Les nombreux travaux sur la mémoire ont engendré des paradigmes théoriques et expérimentaux très différents, voire des perspectives opposées.

Les théories prototypiques de la représentation d’un concept mettent l’accent sur l’abstraction automatique de l’information catégorielle. Les modèles qui en découlent ont mis en avant l’importance de la diffusion de l’activation dans un réseau sémantique (Quillian, 1969), de la fréquence de l’information (Freedman & Loftus, 1971) et de sa prototypie (Rosch & Mervis, 1975).

Les théories des différents systèmes mnésiques suggèrent une indépendance entre différents types de représentations : épisodiques, sémantiques, déclaratives, procédurales (Tulving, 1984, 1985 ; Anderson, 1983, 1989). Elles se fondent sur les différentes formes de dissociation, notamment les dissociations entre tâches selon lesquelles une variable peut avoir un effet sur les performances dans une tâche donnée et non dans une autre.

Les interprétations épisodiques supposent que les représentations en mémoire, quelle que soit leur nature, sont le produit de la rétention d’expériences particulières. Elles sont symbolisées par des exemples (Medin & Schaffer, 1978 ; Nosofsky, 1986, 1988, 1991) ou des traces multiples (Hintzman, 1986) qui s’accumulent dans un seul système de mémoire. La similarité entre traces ou exemples est un déterminant majeur de leur récupération.

D’autres interprétations d’un seul système de mémoire ne partagent pas cette définition de l’unité mnésique trop statique et peu économique. Les traces ne seraient pas des entités tangibles qui s’accumulent mais des configurations actives d’informations à un moment donné. Selon Whittlesea (1987, 1990), leur format est variable en fonction de la spécificité de l’expérience, un stimulus est traité comme un tout ou des parties séparées selon le degré d’intégration de ses composants dans une tâche donnée. Les informations sont codées sur un mode distribué et récupérées en parallèle, d’où l’existence d’un réseau à l’instar du système nerveux. Les représentations en mémoire émergent des propriétés de ce réseau à travers la catégorisation des multiples informations qui y sont traitées, l’identification perceptive étant déjà un processus de catégorisation. Cette perspective dans laquelle se situe notre recherche met l’accent sur la variabilité de l’encodage et de la récupération de l’information (Whittlesea, 1987, 1990). La distance perceptive entre les unités mnésiques a une influence majeure dans la structuration des représentations.

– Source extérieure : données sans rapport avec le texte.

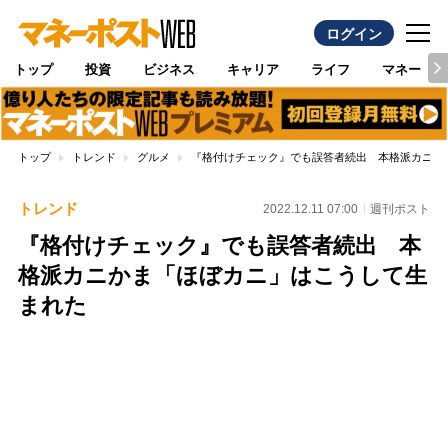
ログイン
トップ
投資
ビジネス
キャリア
ライフ
マネー
トップ
トレンド
グルメ
『格付けチェック』でも誤答者続出 本格派カニか
トレンド
2022.12.11 07:00
週刊ポスト
『格付けチェック』でも誤答者続出 本
格派カニかま「ほぼカニ」はこうして生
まれた
Loaded
:
100.00%
/
Unmute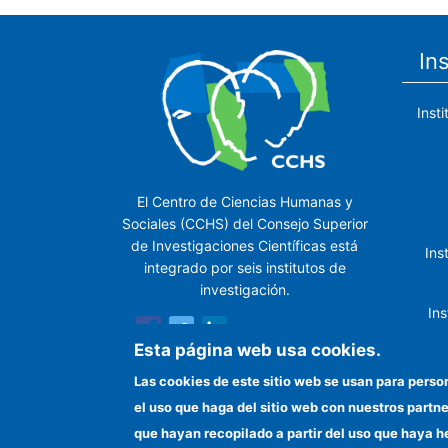
In
Inst
El Centro de Ciencias Humanas y
Sociales (CCHS) del Consejo Superior
de Investigaciones Científicas está
Ins
integrado por seis institutos de
investigación.
Ins
Esta página web usa cookies.
Las cookies de este sitio web se usan para perso
In
el uso que haga del sitio web con nuestros partn
que hayan recopilado a partir del uso que haya h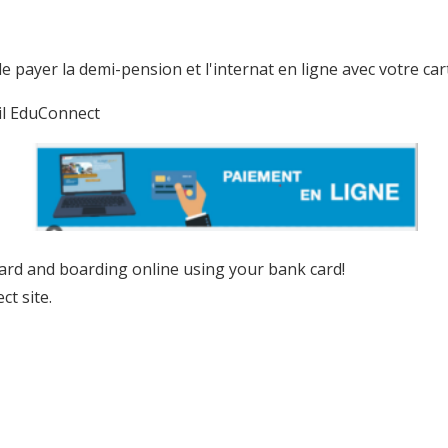
payer la demi-pension et l'internat en ligne avec votre cart
ail EduConnect
ard and boarding online using your bank card!
ct site.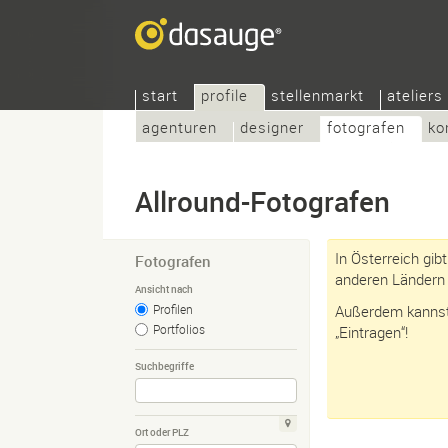
start
profile
stellenmarkt
ateliers
agenturen
designer
fotografen
ko
Allround-Fotografen
In Österreich gib
Fotografen
anderen Ländern 
Ansicht nach
Profilen
Außerdem kannst 
Portfolios
„Eintragen“!
Suchbegriffe
Ort oder PLZ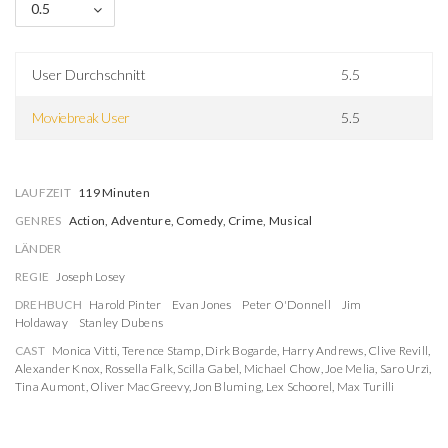
0.5
User Durchschnitt
5.5
Moviebreak User
5.5
LAUFZEIT
119 Minuten
GENRES
Action, Adventure, Comedy, Crime, Musical
LÄNDER
REGIE
Joseph Losey
DREHBUCH
Harold Pinter
Evan Jones
Peter O'Donnell
Jim
Holdaway
Stanley Dubens
CAST
Monica Vitti
,
Terence Stamp
,
Dirk Bogarde
,
Harry Andrews
,
Clive Revill
,
Alexander Knox
,
Rossella Falk
,
Scilla Gabel
,
Michael Chow
,
Joe Melia
,
Saro Urzì
,
Tina Aumont
,
Oliver MacGreevy
,
Jon Bluming
,
Lex Schoorel
,
Max Turilli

Ces points de vue trouvent leurs sources théoriques dans les différentes conceptions de la représentation à l’intérieur de grandes disciplines comme la psychologie cognitive ou les neurosciences. De ces différentes conceptions découlent deux grands paradigmes : le paradigme cognitiviste et le paradigme connexionniste à l’intérieur desquels modèles et théories s’opposent et se complètent.

Le chapitre A présente différents points de vue quand à la notion de représentation : le point de vue de la psychologie cognitive proche du fonctionnement de l’ordinateur, le point de vue de la psychologie génétique qui étudie la genèse des représentations, le point de vue de la psychologie animale qui retrace leur évolution et enfin, le point de vue des neurosciences qui trouve ses sources dans le fonctionnement du cerveau.

Le chapitre B présente, de manière non exhaustive, les différentes modélisations qui en découlent pour arriver à celle qui nous paraît la plus pertinente dans l’explication des phénomènes mnésiques. Nous décrivons des modèles dits abstractionnistes ou symboliques, des modèles dits épisodiques, et enfin l’architecture connexionniste.

Le chapitre C présente le paradigme expérimental de Whittlesea (1987) dont nous nous sommes inspirés dans nos expériences.

Les chapitres D, E et F présentent la partie expérimentale de notre recherche. Nous avons étudié les effets de la prototypie et de la distance perceptive entre deux stimuli à travers des tâches de catégorisation et de discrimination de pseudomots.

Le chapitre G est une une discussion générale sur les aspects théoriques et expérimentaux de notre recherche.